■ Task to complete
Your answer should repeat every line of the records below in which the word "Terminal" appears.
____________________
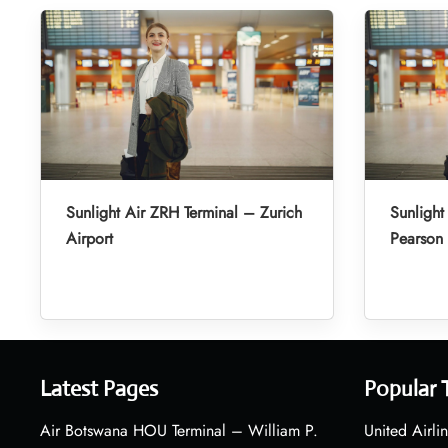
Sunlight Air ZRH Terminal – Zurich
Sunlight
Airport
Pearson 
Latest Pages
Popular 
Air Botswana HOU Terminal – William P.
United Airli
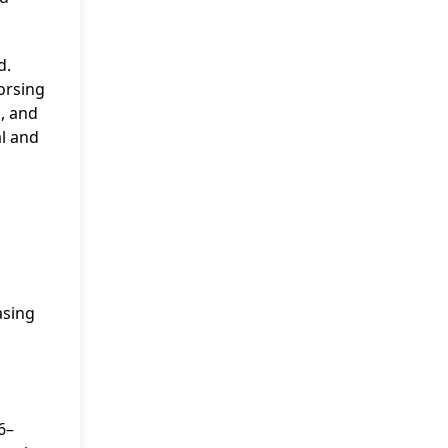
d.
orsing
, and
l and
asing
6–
____________________
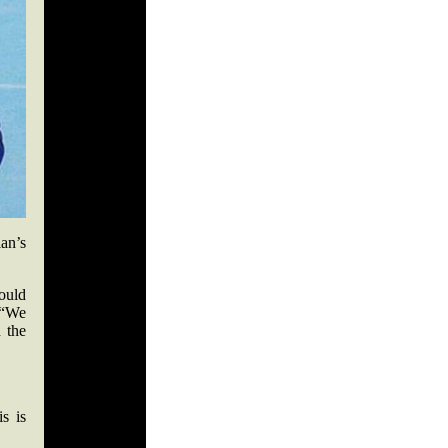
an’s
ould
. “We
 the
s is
____________________
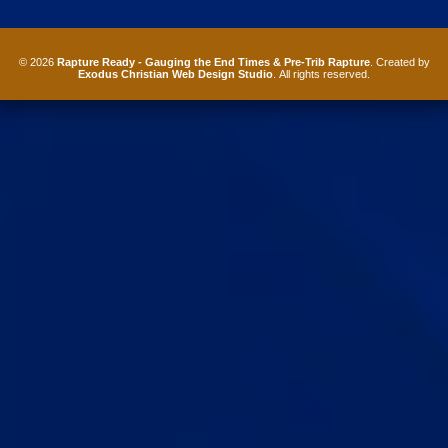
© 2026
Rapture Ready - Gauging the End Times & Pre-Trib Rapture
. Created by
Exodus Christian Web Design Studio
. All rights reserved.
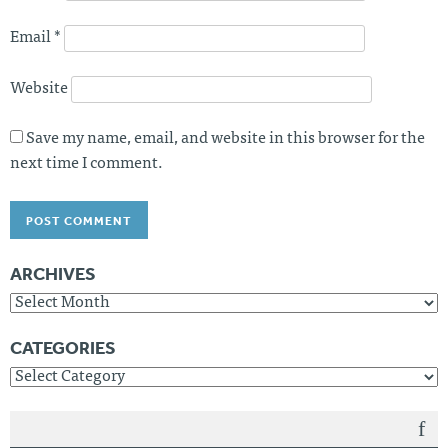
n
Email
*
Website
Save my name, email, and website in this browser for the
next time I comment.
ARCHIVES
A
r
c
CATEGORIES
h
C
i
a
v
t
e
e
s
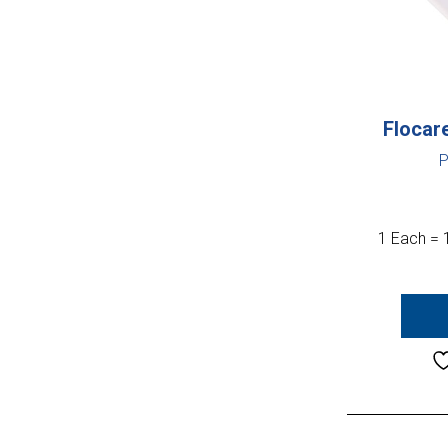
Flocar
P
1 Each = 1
____________________
■ Written response
Sunlight Air ZRH Terminal – Zurich
Air Botswana HOU Terminal – William P.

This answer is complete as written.